Guideline for how to get started when using data in CSV files¶

Maybe some general remarks on working with CSV data in OpenSense?

PWS data¶

This notebook gives an example how to get started using single PWS csv-files. The following exmaples uses a subset data from the AMS dateset published by de Vos et al. (2019). PWS data which are dowloaded using the API come as individual csv files and should also include a meta file with PWS IDs and coordinates.

[14]:

import datetime
import glob
import warnings

import numpy as np
import pandas as pd
import xarray as xr

warnings.simplefilter(action="ignore", category=FutureWarning)

Functions for checking data¶

It is quite frequent, that Netamo PWS have identical coordinates. This indicates that the users have not used the web interface from Netatmo correctly to place their PWS which leads to a false location information. This function is used later on to remove PWS with identical coordinates.

[15]:

# Small function to remove PWS with duplicate coordinates from an xarray.Dataset
def get_duplicate_coordinates(ds, id_var_name="id", keep=False, lat="lat", lon="lon"):  # noqa: D103
    # lat and lon can be set if a dataset does not follow our OS cenvention
    df_data = ds[id_var_name].to_dataframe()  # assumes that there is an 'id' dimension
    # return a boolean series which can easily be used for indexing in the initial `ds`
    return df_data.duplicated(subset=[lon, lat], keep=keep)

Netatmo PWS data can have a temporal resolution up to ~5 Min. However, these invervals are not exactly 5 minutes and can occasionally be a bit longer which leads to either missing time stamps in the data series or single timestamps with missing data. The following functions checks for complete time series with NaN for the missing values. Otherwise the missing dates are infilled by reindexing the dataframe.

Note that this function uses specific metadata entries for the AMS PWS dataset. This function works only if all the timestamps start at at full 5 minutes.

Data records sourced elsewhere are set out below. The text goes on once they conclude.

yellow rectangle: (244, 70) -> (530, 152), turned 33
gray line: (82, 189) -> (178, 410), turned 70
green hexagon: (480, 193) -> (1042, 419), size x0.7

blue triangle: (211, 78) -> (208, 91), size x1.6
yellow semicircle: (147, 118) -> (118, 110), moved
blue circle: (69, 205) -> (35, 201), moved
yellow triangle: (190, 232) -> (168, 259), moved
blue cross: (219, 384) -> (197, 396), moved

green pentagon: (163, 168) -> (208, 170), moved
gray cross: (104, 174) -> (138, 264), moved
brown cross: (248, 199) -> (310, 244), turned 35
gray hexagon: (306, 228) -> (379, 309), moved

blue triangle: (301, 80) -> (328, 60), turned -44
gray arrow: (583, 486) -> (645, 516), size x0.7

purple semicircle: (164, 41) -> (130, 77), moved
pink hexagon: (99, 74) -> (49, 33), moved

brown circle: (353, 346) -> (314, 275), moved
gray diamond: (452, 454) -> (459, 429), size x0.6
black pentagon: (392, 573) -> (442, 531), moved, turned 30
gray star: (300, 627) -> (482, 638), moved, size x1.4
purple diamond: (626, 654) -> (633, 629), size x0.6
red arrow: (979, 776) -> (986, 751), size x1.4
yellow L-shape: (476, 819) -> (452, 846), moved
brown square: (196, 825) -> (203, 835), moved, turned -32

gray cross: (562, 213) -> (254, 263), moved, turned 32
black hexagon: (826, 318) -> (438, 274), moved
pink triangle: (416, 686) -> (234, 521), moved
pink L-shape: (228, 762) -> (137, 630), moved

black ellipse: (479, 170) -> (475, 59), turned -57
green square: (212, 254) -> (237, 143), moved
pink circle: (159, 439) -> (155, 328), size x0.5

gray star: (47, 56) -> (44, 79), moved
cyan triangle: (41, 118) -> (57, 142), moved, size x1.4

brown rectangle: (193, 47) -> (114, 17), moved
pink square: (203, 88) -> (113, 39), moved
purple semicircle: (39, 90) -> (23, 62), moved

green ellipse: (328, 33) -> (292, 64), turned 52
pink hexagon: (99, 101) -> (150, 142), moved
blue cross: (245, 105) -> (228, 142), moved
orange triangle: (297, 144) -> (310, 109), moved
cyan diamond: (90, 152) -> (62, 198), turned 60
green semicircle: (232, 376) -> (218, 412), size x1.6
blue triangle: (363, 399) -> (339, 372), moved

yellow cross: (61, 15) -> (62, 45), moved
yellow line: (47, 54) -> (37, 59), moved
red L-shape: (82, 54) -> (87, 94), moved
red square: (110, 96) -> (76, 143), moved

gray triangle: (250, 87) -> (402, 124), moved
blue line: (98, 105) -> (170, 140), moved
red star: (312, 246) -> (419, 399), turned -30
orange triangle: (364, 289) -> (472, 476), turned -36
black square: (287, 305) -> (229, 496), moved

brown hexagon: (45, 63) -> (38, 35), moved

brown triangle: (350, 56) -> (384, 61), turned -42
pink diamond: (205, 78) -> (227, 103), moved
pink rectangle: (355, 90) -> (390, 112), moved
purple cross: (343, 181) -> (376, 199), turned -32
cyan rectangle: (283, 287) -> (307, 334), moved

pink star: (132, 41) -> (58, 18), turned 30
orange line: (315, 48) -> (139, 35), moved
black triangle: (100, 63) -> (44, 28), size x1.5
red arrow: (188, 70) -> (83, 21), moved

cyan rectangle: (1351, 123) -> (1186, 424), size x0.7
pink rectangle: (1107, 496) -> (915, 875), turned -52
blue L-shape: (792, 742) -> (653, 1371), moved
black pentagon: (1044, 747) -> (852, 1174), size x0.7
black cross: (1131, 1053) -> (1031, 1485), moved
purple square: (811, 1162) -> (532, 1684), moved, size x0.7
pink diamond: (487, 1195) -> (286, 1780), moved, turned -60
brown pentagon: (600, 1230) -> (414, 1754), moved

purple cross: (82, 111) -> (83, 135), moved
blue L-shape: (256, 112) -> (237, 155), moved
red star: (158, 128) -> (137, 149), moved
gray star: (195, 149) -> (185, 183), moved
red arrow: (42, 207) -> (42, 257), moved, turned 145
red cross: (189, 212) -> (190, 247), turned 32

This needs to be adjusted accordingly for other datasets.

[16]:

def reindex_timestamps(df_data):  # noqa: D103
    # check if timestamps are complete
    start = df_data.index[0]
    end = df_data.index[-1]
    dates = pd.date_range(start=start, end=end, freq="5Min")
    if len(df_data.index) != len(dates):
        print(f"File {fn} has missing time steps, reindexing")  # noqa: T201
        df_data = df_data.reindex(dates)
    return df_data

Read CSV raw data file¶

Let’s get a list of the all the raw data files. In the next steps we will use only one file, but later we want to loop through all files.

[17]:

fn_list = sorted(glob.glob("csv_cookbook_data/ams*.csv"))  # noqa: PTH207
fn_list

[17]:

['csv_cookbook_data/ams1.csv',
 'csv_cookbook_data/ams2.csv',
 'csv_cookbook_data/ams3.csv',
 'csv_cookbook_data/ams4.csv',
 'csv_cookbook_data/ams5.csv',
 'csv_cookbook_data/ams6.csv',
 'csv_cookbook_data/ams7.csv',
 'csv_cookbook_data/ams8.csv',
 'csv_cookbook_data/ams9.csv']

[18]:

pws_data = pd.read_csv(fn_list[0], index_col=0, parse_dates=True, sep=",")
pws_data.head()

[18]:

	ams1
Time
2016-05-01 00:05:00	0.0
2016-05-01 00:10:00	0.0
2016-05-01 00:15:00	0.0
2016-05-01 00:20:00	0.0
2016-05-01 00:25:00	0.0

Read in CSV metadata file¶

[19]:

# Load metadata from the Amsterdam PWS data set (showcase subset with 9 PWS)
pws_meta = pd.read_csv("csv_cookbook_data/AMS_metadatasubset.csv", sep=",")

[20]:

pws_meta.head()

[20]:

	ID	lon	lat
0	ams1	4.670664	52.305896
1	ams2	4.674940	52.302044
2	ams3	4.677275	52.308427
3	ams4	4.677554	52.346013
4	ams5	4.678593	52.318572

Convert data from `pandas.Dataframe` to `xarray.Dataset` including metadata¶

The following function converts the pandas.Dataframe to xarray.Dataset including metadata. This follows the data conventions defined in the OpenSense Cost Action (link to white paper)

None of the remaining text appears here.